» Data for analysis
[Start of section]

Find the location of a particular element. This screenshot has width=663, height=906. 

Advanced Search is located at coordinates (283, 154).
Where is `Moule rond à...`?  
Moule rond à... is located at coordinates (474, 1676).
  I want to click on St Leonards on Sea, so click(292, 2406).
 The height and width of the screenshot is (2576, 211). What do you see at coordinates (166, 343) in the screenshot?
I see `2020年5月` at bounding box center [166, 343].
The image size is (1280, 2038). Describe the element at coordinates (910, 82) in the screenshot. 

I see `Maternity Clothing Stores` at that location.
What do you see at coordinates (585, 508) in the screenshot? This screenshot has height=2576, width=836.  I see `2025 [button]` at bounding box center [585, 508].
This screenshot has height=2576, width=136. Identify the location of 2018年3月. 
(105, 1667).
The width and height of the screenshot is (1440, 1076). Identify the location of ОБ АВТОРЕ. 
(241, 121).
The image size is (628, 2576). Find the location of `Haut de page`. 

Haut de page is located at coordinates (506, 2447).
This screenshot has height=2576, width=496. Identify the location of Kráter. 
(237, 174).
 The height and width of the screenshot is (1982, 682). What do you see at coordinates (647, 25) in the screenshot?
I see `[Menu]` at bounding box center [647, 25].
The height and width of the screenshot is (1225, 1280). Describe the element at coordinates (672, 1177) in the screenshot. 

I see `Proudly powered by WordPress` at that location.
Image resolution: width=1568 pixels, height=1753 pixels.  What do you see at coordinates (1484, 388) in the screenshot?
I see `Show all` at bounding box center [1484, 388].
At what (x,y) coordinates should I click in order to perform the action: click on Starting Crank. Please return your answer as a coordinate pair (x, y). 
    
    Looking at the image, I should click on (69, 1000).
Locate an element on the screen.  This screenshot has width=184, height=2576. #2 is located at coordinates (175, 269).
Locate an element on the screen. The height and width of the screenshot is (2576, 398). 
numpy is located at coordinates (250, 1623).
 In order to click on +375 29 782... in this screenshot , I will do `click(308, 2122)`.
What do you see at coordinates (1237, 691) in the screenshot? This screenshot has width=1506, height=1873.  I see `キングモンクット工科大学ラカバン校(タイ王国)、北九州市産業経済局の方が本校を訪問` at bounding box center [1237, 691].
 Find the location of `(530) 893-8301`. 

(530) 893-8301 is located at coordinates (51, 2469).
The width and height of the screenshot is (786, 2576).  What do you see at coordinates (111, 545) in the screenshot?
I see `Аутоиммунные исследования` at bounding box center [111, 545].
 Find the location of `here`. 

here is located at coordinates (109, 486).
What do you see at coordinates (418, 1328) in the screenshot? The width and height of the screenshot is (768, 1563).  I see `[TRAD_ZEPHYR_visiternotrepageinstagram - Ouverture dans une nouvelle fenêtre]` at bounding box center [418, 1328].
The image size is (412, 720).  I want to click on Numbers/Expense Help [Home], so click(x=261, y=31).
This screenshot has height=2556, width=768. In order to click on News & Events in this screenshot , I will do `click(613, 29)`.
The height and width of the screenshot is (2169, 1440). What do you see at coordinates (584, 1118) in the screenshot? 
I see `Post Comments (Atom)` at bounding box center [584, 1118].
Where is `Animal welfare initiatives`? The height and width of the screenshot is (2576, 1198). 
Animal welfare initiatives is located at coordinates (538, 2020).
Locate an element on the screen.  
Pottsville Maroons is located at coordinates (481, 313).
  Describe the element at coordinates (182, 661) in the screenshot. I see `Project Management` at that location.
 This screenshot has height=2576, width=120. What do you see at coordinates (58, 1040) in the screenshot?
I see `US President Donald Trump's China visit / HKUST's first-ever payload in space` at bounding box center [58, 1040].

[End of section]

» What needs to be done
Reproduce every line of the data verbatim.

» Exercise result
Find the location of a particular element. This screenshot has width=663, height=906. 

Advanced Search is located at coordinates (283, 154).
Where is `Moule rond à...`?  
Moule rond à... is located at coordinates (474, 1676).
  I want to click on St Leonards on Sea, so click(292, 2406).
 The height and width of the screenshot is (2576, 211). What do you see at coordinates (166, 343) in the screenshot?
I see `2020年5月` at bounding box center [166, 343].
The image size is (1280, 2038). Describe the element at coordinates (910, 82) in the screenshot. 

I see `Maternity Clothing Stores` at that location.
What do you see at coordinates (585, 508) in the screenshot? This screenshot has height=2576, width=836.  I see `2025 [button]` at bounding box center [585, 508].
This screenshot has height=2576, width=136. Identify the location of 2018年3月. 
(105, 1667).
The width and height of the screenshot is (1440, 1076). Identify the location of ОБ АВТОРЕ. 
(241, 121).
The image size is (628, 2576). Find the location of `Haut de page`. 

Haut de page is located at coordinates (506, 2447).
This screenshot has height=2576, width=496. Identify the location of Kráter. 
(237, 174).
 The height and width of the screenshot is (1982, 682). What do you see at coordinates (647, 25) in the screenshot?
I see `[Menu]` at bounding box center [647, 25].
The height and width of the screenshot is (1225, 1280). Describe the element at coordinates (672, 1177) in the screenshot. 

I see `Proudly powered by WordPress` at that location.
Image resolution: width=1568 pixels, height=1753 pixels.  What do you see at coordinates (1484, 388) in the screenshot?
I see `Show all` at bounding box center [1484, 388].
At what (x,y) coordinates should I click in order to perform the action: click on Starting Crank. Please return your answer as a coordinate pair (x, y). 
    
    Looking at the image, I should click on (69, 1000).
Locate an element on the screen.  This screenshot has width=184, height=2576. #2 is located at coordinates (175, 269).
Locate an element on the screen. The height and width of the screenshot is (2576, 398). 
numpy is located at coordinates (250, 1623).
 In order to click on +375 29 782... in this screenshot , I will do `click(308, 2122)`.
What do you see at coordinates (1237, 691) in the screenshot? This screenshot has width=1506, height=1873.  I see `キングモンクット工科大学ラカバン校(タイ王国)、北九州市産業経済局の方が本校を訪問` at bounding box center [1237, 691].
 Find the location of `(530) 893-8301`. 

(530) 893-8301 is located at coordinates (51, 2469).
The width and height of the screenshot is (786, 2576).  What do you see at coordinates (111, 545) in the screenshot?
I see `Аутоиммунные исследования` at bounding box center [111, 545].
 Find the location of `here`. 

here is located at coordinates (109, 486).
What do you see at coordinates (418, 1328) in the screenshot? The width and height of the screenshot is (768, 1563).  I see `[TRAD_ZEPHYR_visiternotrepageinstagram - Ouverture dans une nouvelle fenêtre]` at bounding box center [418, 1328].
The image size is (412, 720).  I want to click on Numbers/Expense Help [Home], so click(x=261, y=31).
This screenshot has height=2556, width=768. In order to click on News & Events in this screenshot , I will do `click(613, 29)`.
The height and width of the screenshot is (2169, 1440). What do you see at coordinates (584, 1118) in the screenshot? 
I see `Post Comments (Atom)` at bounding box center [584, 1118].
Where is `Animal welfare initiatives`? The height and width of the screenshot is (2576, 1198). 
Animal welfare initiatives is located at coordinates (538, 2020).
Locate an element on the screen.  
Pottsville Maroons is located at coordinates (481, 313).
  Describe the element at coordinates (182, 661) in the screenshot. I see `Project Management` at that location.
 This screenshot has height=2576, width=120. What do you see at coordinates (58, 1040) in the screenshot?
I see `US President Donald Trump's China visit / HKUST's first-ever payload in space` at bounding box center [58, 1040].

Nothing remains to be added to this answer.